Low lattice thermal conductivity due to weak Ag-S and Ag-Cl bonds.

High Seebeck coefficient and figure of merit at elevated temperatures.

Strong ultraviolet absorption and high dielectric constant.

Abstract

This work systematically investigates the potential of the hybrid anion semiconductor AgBiSCl2 for photovoltaic and thermoelectric applications, aiming to provide theoretical guidance for high-performance energy conversion devices. Structural analysis reveals favorable ductility and a relatively low Debye temperature. Analysis of interatomic interactions indicates that Ag-S and Ag-Cl bonds are relatively weak, resulting in local structural softness and enhanced lattice anharmonicity. These weak bonds facilitate phonon scattering and give rise to low-frequency localized rattling vibrations primarily associated with Ag atoms, contributing to reduced lattice thermal conductivity. In contrast, Bi-S bonds exhibit stronger, directional interactions, which help stabilize the overall structure. The coexistence of weak bonding and strong lattice coupling enables favorable modulation of thermal transport properties.Optically, AgBiSCl2 possesses a high static dielectric constant and exhibits strong absorption in the ultraviolet region. In terms of thermal transport, phonon spectrum exhibit mode hardening with temperature increasing. The localized Ag vibrations intensify the anharmonicity, reducing phonon lifetimes and group velocities.For electronic transport, the p-type material maintains a higher Seebeck coefficient than the n-type, while the latter shows greater electrical conductivity.

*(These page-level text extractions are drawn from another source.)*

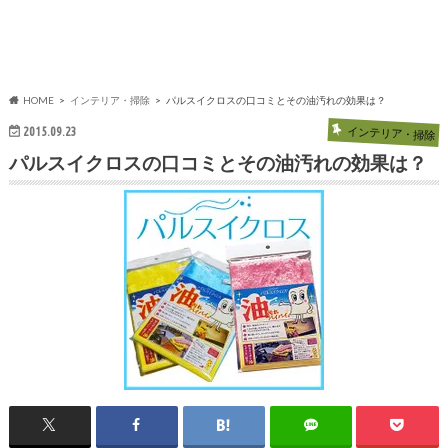
HOME
インテリア・掃除
パルスイクロスの口コミとその油汚れの効果は？
2015.09.23
インテリア・掃除
パルスイクロスの口コミとその油汚れの効果は？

At 700 K, the figure of merit reaches 0.77 for p-type and 0.69 for n-type AgBiSCl2, indicating promising high-temperature thermoelectric performance.In summary, AgBiSCl2 exhibits excellent potential for dual photovoltaic and thermoelectric applications. Its unique bonding features and lattice response mechanisms offer valuable insights into designing multifunctional energy conversion materials.